Neapolitan ice cream is a frozen dessert made of three ice cream flavors – vanilla, strawberry and chocolate – arranged side by side in a container. The pretty stripes have inspired bakers to make not just ice cream, but Neapolitan cakes, cookies and so many other treats combining these delicious flavors.

It’s presumed that Neapolitan ice cream was named in the late 19th century as a reflection of its origins in the Italian city of Naples, and the Neapolitan immigrants who brought their expertise in making the ice cream with them to the United States.

The first Neapolitan ice cream from Italy contained pistachio (green), strawberry (red) and vanilla (white) in honor of the Italian flag, with the recipe coming from the head chef of the Royal Prussian household in 1839. After the dessert came to the U.S., ice cream makers substituted chocolate for the pistachio ice cream, as it was a more popular flavor here.

Homemade neapolitan no churn ice cream, ready to be scooped.

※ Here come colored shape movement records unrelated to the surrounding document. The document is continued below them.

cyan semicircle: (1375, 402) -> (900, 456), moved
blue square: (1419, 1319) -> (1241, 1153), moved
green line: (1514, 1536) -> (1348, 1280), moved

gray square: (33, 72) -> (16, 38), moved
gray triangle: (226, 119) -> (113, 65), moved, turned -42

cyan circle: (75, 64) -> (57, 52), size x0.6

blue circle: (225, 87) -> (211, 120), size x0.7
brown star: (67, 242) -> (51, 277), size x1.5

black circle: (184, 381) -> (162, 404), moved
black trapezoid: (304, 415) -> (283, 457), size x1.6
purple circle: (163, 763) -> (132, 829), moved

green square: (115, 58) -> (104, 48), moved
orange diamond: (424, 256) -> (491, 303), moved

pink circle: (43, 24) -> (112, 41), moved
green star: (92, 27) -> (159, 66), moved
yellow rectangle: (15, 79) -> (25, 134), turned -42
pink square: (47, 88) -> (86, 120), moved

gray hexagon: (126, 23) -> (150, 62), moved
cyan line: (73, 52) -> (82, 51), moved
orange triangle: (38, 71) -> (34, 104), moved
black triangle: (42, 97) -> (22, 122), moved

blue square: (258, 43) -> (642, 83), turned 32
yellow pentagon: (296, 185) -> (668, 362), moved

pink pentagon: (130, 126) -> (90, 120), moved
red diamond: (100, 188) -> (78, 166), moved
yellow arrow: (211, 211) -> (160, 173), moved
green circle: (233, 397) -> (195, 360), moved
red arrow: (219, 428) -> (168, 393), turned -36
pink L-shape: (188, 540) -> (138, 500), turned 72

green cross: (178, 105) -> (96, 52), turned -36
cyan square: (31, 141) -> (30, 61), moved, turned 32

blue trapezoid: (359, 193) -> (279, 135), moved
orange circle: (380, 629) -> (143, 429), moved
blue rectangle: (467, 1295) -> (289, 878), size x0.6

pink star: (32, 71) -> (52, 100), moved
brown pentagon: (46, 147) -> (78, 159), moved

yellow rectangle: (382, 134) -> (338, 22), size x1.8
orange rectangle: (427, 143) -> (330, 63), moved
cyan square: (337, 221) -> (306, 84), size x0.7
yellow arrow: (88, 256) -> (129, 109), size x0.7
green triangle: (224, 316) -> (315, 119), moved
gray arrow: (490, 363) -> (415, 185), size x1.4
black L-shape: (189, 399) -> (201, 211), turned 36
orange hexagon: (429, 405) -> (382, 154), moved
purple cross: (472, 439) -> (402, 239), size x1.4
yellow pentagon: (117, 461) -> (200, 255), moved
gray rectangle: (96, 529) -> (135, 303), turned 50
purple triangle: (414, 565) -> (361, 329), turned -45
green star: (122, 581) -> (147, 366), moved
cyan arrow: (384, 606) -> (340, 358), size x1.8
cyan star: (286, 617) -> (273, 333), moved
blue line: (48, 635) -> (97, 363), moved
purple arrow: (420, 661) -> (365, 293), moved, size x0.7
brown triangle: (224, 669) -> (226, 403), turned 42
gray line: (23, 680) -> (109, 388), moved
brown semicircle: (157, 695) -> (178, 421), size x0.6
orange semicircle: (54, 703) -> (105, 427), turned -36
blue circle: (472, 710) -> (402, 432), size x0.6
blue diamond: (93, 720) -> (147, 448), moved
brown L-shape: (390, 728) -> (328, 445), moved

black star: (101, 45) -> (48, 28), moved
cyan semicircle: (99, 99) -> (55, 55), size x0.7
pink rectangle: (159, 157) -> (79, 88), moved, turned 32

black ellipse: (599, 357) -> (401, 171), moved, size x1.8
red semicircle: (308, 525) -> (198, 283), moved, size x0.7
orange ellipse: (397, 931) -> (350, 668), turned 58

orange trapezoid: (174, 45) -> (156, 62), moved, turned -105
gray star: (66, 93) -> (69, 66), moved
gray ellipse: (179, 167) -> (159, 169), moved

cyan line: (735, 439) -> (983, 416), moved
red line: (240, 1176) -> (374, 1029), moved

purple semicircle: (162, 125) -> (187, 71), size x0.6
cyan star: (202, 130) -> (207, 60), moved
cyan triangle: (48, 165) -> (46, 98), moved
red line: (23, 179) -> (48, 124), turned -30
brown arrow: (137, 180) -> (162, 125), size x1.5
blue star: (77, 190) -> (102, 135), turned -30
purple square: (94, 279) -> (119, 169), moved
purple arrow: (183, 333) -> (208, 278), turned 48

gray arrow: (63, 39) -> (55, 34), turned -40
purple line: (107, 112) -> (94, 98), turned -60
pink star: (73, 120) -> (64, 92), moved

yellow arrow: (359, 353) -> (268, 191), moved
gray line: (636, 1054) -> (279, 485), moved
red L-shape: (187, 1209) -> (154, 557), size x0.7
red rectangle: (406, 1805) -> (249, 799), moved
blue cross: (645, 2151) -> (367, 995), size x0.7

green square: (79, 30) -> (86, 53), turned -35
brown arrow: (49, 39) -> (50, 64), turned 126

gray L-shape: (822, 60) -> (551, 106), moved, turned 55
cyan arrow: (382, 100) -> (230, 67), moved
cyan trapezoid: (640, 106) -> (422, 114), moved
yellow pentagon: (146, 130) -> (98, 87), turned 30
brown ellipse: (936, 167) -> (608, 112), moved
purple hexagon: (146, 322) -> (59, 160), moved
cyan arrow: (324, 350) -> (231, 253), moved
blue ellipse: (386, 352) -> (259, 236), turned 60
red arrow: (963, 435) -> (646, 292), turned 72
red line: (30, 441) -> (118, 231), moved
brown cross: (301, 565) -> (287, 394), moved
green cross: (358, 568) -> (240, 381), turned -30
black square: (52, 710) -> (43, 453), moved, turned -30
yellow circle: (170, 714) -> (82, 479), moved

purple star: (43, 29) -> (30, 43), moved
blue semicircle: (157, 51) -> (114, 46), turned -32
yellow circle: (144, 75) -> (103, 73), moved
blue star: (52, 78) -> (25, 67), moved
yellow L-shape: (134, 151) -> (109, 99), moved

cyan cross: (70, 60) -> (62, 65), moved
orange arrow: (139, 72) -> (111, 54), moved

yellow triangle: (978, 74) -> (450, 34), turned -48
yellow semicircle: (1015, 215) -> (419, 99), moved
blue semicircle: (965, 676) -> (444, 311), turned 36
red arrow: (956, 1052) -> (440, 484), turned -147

See the recipe card at the end of the post for the full ingredients list and instructions.

Ingredients

  • Sweetened Condensed Milk. Most, if not all, no-churn ice cream recipes start with sweetened condensed milk. It adds sweetness, so no other sugar is needed, and makes the ice cream rich and creamy.
  • Vanilla. I prefer vanilla bean paste for this Neapolitan ice cream, but you can use a good-quality vanilla extract, too.
  • Bourbon. A little bourbon not only adds deep, caramel flavor notes, but the alcohol helps to keep homemade ice cream smooth and creamy, rather than icy. The alcohol is optional, if you prefer not to use it.
  • Heavy Whipping Cream. The whipped cream adds fat and richness, for a smooth, creamy ice cream.
  • Freeze-Dried Strawberries. To flavor the strawberry ice cream, crushed freeze-dried strawberries add a punch of strawberry flavor and beautiful natural pink color.
  • Unsweetened Cocoa Powder. And for the chocolate ice cream, rich and dark Dutch-processed cocoa powder adds wonderful chocolate flavor and balances the sweetness.
A scoop of neapolitan no churn ice cream in a vintage ice cream scoop.

Instructions

Even though there are three flavors of ice cream to make, this is a really quick and easy recipe. You’ll follow the same basic process for each flavor, with one extra step for the strawberry and chocolate.

Vanilla Ice Cream

  • In a bowl, whisk together the sweetened condensed milk, vanilla and bourbon until smooth.
  • Use an electric mixer to whip the cream until you have soft peaks that hold their shape. Fold the whipped cream into the milk mixture until combined.

Strawberry Ice Cream

  • In a bowl, whisk together the sweetened condensed milk, vanilla, bourbon and crushed freeze-dried strawberries until smooth. It will be very thick.
  • Use an electric mixer to whip the cream until you have soft peaks that hold their shape. Add 1/3 of the whipped cream to the milk mixture, stirring it in to loosen it up. Fold in another third of the whipped cream until combined. Add the remaining whipped cream and fold in until combined.

Chocolate Ice Cream

  • In a bowl, whisk together the sweetened condensed milk, vanilla, bourbon and sifted cocoa powder until smooth. It will be thick.
  • Use an electric mixer to whip the cream until you have soft peaks that hold their shape. Add 1/3 of the whipped cream to the milk mixture, stirring it in to loosen it up. Fold in another third of the whipped cream until combined. Add the remaining whipped cream and fold in until combined.
Closeup of neapolitan no churn ice cream.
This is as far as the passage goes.